··· Study material ···

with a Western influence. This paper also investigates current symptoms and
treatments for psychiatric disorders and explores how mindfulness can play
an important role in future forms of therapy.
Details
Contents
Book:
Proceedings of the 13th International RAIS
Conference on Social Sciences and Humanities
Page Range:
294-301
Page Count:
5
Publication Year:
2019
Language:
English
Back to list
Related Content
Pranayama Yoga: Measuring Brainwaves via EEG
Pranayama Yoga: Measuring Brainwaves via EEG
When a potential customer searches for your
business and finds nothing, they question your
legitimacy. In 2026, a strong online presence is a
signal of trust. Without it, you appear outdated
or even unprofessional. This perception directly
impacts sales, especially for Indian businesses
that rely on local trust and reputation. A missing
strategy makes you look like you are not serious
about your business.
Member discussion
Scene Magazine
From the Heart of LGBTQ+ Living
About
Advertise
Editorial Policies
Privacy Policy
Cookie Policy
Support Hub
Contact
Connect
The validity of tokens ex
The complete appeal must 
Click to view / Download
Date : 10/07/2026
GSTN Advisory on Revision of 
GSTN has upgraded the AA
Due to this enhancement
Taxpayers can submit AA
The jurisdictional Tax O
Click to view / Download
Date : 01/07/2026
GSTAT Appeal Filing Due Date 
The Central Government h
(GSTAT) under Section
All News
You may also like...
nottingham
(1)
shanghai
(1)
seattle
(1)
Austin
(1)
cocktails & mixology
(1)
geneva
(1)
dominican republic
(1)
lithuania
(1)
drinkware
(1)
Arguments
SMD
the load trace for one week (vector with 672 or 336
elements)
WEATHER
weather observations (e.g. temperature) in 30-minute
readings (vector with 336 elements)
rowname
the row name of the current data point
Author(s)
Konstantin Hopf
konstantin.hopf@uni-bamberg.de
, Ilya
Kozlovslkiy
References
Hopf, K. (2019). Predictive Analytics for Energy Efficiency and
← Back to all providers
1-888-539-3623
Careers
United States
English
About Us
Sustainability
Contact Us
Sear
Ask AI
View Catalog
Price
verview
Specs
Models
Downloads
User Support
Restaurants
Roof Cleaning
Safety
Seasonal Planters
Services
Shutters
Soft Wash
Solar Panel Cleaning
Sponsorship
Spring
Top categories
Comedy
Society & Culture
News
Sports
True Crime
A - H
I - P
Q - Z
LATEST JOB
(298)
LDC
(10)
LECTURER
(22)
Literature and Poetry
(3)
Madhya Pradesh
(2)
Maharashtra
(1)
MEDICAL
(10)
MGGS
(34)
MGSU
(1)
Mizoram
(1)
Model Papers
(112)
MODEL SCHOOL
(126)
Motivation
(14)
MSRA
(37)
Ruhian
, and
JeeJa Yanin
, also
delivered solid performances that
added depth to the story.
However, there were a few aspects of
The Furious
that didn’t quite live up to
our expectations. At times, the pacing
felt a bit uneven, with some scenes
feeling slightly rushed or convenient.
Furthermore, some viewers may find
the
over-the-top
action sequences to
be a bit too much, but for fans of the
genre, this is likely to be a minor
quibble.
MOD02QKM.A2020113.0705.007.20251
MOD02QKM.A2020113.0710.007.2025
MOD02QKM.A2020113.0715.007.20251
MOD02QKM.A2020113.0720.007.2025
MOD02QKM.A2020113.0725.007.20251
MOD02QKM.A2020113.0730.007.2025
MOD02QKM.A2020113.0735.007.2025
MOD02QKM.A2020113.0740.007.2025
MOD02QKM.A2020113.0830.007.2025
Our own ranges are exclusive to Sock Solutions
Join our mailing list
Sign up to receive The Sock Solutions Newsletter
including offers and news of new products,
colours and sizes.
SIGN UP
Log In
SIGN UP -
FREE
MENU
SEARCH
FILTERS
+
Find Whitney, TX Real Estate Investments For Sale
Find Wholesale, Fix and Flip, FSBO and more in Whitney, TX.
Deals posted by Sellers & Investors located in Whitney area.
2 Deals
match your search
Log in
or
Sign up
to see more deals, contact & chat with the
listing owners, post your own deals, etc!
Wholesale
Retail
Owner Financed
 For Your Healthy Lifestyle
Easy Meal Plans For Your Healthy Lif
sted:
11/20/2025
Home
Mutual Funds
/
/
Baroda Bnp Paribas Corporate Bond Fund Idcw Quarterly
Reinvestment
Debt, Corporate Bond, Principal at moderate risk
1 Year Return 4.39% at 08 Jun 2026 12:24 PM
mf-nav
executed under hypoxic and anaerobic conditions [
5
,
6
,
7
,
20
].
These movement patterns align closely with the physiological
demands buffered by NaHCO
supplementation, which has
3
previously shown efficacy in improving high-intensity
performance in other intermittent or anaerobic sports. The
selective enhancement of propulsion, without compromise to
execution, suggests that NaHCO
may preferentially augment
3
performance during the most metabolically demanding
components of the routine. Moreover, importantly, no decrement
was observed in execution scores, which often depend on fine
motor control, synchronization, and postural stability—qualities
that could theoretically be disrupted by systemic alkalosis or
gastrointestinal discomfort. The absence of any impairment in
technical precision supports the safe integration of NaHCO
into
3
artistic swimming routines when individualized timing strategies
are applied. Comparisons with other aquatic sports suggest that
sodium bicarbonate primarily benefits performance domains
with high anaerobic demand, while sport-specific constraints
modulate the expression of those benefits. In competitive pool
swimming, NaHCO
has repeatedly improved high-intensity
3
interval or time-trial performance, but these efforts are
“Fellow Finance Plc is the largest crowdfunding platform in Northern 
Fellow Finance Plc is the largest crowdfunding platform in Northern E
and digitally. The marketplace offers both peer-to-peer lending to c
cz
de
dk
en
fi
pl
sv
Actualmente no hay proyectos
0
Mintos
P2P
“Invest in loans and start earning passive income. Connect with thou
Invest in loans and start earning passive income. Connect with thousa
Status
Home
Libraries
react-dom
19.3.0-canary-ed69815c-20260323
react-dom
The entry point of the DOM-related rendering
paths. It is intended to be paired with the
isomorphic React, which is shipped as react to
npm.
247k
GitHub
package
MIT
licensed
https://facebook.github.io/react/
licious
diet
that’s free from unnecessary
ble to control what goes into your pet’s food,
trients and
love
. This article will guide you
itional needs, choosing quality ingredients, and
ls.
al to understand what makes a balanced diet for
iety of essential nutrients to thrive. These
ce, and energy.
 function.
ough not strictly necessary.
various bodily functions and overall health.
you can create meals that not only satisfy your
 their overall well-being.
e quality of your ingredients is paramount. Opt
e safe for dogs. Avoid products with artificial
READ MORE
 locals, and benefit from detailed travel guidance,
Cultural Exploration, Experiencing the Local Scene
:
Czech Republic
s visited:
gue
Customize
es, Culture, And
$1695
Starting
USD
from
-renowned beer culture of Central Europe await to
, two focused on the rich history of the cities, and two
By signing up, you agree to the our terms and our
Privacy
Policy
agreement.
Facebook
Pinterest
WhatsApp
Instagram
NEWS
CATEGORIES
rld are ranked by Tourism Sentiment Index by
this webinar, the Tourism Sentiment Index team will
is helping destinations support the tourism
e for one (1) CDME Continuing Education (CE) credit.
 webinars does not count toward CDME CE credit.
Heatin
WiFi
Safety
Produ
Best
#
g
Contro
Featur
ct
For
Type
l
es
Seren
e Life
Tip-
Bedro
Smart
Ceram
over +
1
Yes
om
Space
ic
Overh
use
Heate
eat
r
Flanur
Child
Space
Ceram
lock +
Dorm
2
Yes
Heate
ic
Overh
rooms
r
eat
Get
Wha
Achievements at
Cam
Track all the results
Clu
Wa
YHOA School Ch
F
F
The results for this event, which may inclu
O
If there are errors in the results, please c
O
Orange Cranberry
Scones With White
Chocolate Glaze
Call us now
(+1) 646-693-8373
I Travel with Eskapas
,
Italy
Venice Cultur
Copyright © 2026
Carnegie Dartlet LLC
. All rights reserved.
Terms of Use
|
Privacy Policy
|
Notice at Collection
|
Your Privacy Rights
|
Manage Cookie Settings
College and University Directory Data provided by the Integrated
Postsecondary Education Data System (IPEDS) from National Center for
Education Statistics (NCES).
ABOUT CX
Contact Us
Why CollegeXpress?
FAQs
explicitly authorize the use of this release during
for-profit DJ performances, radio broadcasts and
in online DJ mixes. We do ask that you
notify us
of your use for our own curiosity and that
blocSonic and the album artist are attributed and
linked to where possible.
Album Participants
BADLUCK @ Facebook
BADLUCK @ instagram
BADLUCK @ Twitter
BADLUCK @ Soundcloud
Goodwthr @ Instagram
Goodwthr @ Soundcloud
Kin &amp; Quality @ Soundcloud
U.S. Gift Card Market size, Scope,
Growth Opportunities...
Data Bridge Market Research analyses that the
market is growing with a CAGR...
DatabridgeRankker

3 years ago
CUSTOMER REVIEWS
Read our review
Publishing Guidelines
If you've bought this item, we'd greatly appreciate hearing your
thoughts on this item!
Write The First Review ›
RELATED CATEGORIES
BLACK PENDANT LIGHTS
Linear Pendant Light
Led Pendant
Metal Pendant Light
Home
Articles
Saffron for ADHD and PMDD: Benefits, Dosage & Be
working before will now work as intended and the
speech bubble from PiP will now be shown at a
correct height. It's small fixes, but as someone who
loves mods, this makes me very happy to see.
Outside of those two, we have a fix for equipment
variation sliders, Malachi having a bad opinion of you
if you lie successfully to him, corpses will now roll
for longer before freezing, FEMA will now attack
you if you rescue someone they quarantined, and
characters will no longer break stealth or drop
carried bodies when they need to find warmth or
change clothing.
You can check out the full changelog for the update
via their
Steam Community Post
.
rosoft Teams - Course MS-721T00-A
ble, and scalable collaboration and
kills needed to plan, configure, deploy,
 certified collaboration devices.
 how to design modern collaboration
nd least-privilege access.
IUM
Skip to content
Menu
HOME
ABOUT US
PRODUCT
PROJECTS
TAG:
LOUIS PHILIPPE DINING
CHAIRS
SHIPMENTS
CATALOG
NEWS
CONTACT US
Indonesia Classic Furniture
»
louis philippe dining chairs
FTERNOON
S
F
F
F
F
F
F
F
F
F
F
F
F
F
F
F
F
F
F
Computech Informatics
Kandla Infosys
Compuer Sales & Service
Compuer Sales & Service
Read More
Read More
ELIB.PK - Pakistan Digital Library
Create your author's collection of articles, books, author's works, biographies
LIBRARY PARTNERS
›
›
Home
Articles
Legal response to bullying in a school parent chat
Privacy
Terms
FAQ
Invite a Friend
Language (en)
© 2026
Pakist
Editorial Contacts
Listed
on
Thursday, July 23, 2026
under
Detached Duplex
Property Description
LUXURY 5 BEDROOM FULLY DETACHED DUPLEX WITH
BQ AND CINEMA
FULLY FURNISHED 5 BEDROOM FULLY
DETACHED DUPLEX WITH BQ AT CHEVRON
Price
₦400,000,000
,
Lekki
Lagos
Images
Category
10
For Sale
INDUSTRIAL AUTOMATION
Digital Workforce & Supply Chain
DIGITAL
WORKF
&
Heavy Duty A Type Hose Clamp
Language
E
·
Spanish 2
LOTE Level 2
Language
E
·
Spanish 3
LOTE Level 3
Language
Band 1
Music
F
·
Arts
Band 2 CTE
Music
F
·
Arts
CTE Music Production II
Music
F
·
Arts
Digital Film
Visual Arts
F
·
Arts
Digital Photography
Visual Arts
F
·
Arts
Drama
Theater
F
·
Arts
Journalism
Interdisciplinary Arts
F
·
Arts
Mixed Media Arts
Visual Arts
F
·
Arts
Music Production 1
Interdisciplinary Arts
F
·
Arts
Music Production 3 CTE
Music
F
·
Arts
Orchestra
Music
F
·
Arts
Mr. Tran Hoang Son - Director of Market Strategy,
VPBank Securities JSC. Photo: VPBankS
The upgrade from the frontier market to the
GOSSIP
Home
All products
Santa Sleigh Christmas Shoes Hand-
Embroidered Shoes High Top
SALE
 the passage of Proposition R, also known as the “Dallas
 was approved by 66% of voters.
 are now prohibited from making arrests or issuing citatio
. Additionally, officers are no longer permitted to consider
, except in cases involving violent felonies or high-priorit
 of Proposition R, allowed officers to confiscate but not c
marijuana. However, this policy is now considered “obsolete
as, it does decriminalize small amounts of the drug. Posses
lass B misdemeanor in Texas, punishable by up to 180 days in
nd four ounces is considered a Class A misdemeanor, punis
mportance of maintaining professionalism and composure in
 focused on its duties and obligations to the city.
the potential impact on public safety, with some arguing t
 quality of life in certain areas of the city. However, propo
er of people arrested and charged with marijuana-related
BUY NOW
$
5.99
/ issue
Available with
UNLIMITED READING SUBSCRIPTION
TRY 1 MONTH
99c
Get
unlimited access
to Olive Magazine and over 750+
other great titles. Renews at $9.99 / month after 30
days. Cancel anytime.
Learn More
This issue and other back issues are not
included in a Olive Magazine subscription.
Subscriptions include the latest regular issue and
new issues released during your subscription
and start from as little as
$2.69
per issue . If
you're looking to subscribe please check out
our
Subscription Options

···

Exercise — Among the entries above, how many lines hold the string "Goodwthr"? Answer with the number only.

Expected output — 2